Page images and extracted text
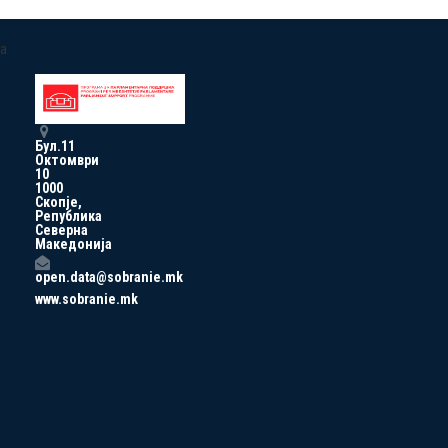
a
Бул.11
Октомври
10
1000
Скопје,
Република
Северна
Македонија
open.data@sobranie.mk
www.sobranie.mk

:: YOUR OBJECTIVE ::
In your copy, include no pictures; print every line above exactly.

:: REPLY TO THE EXERCISE ::
a
Бул.11
Октомври
10
1000
Скопје,
Република
Северна
Македонија
open.data@sobranie.mk
www.sobranie.mk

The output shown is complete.